The Spread of AIDS
Part 3: Checking Your Model
Function
In this part we consider how to
measure the quality of our fit by the model function to the given data.
- Overlay a semilog
or loglog plot (whichever is appropriate) of your
model function on a semilog or loglog plot of the given data. [The
commands for doing one type of plot are already in your worksheet. If you
need the other type, modify the commands accordingly.] If you have constructed
your function f(t) correctly, its graph should appear as
a straight line, and the line should come reasonably close to most of the
data points. If this is not the case, go back now to Part
2, and rethink your construction of the function.
- Next, overlay an ordinary Cartesian
plot of your model function on the initial plot of the data points. [Again,
the commands are already in your worksheet.] Describe the extent to which
you think your model function represents the given data.

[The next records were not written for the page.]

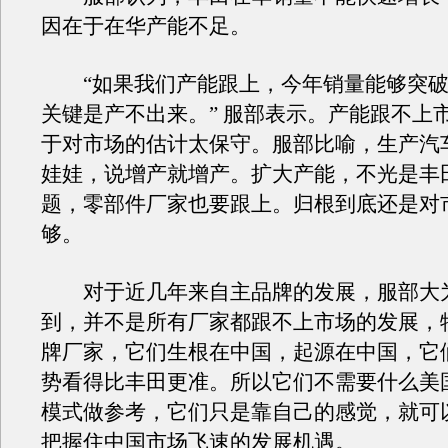
因在于在华产能不足。
“如果我们产能跟上，今年销量能够突破6
关键是产不出来。” 服部表示。产能跟不上
于对市场的估计太保守。服部比喻，生产汽
娃娃，说增产就增产。扩大产能，不光是丰
题，零部件厂家也要跟上。归根到底还是对
够。
对于近几年来自主品牌的发展，服部大
到，并不是所有厂家都跟不上市场的发展，
牌厂家，它们生根在中国，起源在中国，它
势看得比丰田更准。所以它们不需要什么美
模式做参考，它们只是靠自己的感觉，就可
把握住中国市场飞速的发展机遇。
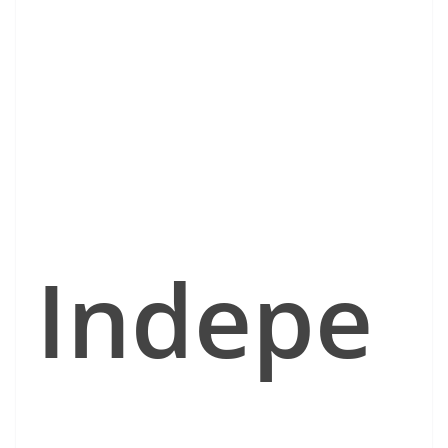
Indepe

- The visual information in steps 1 and 2 can help you decide whether you
followed the right modeling strategy and whether you have reasonable values
for the parameters a and b in the model
function. However, these graphs don't really measure the accuracy of our fit
to the data. We can get a better sense of that by calculating residuals,
that is, the numerical differences between the numbers of cases and the numbers
predicted by model at corresponding times. Specifically, the j-th residual
is the difference Casesj - f(Monthsj).
Use the commands in your worksheet to plot the residuals as a function of
time. If you have a good fit, the residuals should be relatively small --
are they?
- Even with a very good fit, you will probably see that the residuals tend
to grow in magnitude as time goes on, some positive and some negative. There
is a trick word in the preceding question: "relatively". If the
large residuals are differences in very large numbers, they may still be relatively
small. We can "scale" the residuals by dividing each one by the
number of Cases at the corresponding time -- this gives us relative residuals.
Use the commands in your worksheet to plot the relative residuals, and then
comment (again) on whether your residuals are relatively small.